Alpine ski great Maze: YOG helps athletes to “have fun and grow”

Double Olympic gold medallist Tina Maze knows how fundamental the Winter Youth Olympic Games are for the development of young competitors. 

Picture by 2014 Getty Images

“It is important for the athletes to know different cultures and meet different people and have fun and grow,” the Alpine skiing legend said during a visit to the Lausanne 2020 Youth Olympic Village on Saturday.

“Sports should be fun. It is a great moment for the athletes to live and share and be together with friends.”

Three years after retiring from competition, Maze’s focus is now on raising her two-year-old daughter, Anouk.

“Life has been really different because now I have a family,” said Maze, who watched the USA take on Finland in the men’s ice hockey at Lausanne 2020 on Saturday. “My daughter needs a lot of attention from me and in sports you need to focus on yourself. The sport is great but it is not my priority now. My priority is family. This is a different style of life. I am focused on [Anouk’s] well-being more than mine.”

Tina Maze
Picture by IOC

Maze won the overall World Cup title in 2013 and claimed gold medals in the downhill and giant slalom at the Sochi 2014 Olympic Winter Games.

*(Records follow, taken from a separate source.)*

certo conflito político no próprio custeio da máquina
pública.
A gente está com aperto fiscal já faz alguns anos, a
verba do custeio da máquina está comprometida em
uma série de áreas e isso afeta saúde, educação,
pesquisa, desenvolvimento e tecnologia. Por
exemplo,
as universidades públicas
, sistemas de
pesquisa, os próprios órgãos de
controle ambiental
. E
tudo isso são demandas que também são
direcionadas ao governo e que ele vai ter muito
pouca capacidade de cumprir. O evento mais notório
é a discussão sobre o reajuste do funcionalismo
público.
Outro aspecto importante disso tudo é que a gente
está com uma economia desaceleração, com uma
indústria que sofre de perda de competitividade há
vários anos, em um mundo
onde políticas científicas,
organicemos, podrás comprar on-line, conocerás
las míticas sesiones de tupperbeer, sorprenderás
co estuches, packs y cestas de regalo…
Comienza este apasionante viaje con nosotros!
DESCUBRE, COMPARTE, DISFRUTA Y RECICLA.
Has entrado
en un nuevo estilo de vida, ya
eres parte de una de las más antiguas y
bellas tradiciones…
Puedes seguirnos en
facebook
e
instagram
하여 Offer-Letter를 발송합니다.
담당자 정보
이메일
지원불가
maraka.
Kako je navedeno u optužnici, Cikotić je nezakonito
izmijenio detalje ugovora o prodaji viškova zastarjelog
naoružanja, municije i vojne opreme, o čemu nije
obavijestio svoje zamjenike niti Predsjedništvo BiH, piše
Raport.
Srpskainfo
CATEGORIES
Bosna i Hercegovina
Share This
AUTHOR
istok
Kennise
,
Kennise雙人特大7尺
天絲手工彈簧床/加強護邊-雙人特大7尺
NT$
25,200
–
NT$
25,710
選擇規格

She retired in 2017 as Slovenia’s most successful skier with a career total of four Olympic medals (having won silvers in the super-G and giant slalom at Vancouver 2010), four world championship titles and 26 World Cup race victories.

“Racing is not always easy. You need to be really focused every day and you will get tired. I gave everything. I was really exhausted and I knew that was the moment I had to stop.”

She told the athletes that despite her success, she knew she had to keep some doors open in case life changed. In 2015, she took a year-long break from competition to train as a teacher.

“I always had a plan B in case I got injured and could not do racing anymore,” she said. “It was hard to balance school and sports but I am proud because having a degree is very important.”

Maze said that she may consider coaching in the future, but for now she plans only to teach her daughter how to ski.

“She needs to learn,” Maze said. “I would not say to her she should do skiing but if she likes it, I will definitely encourage her. It is a way of living and learning.”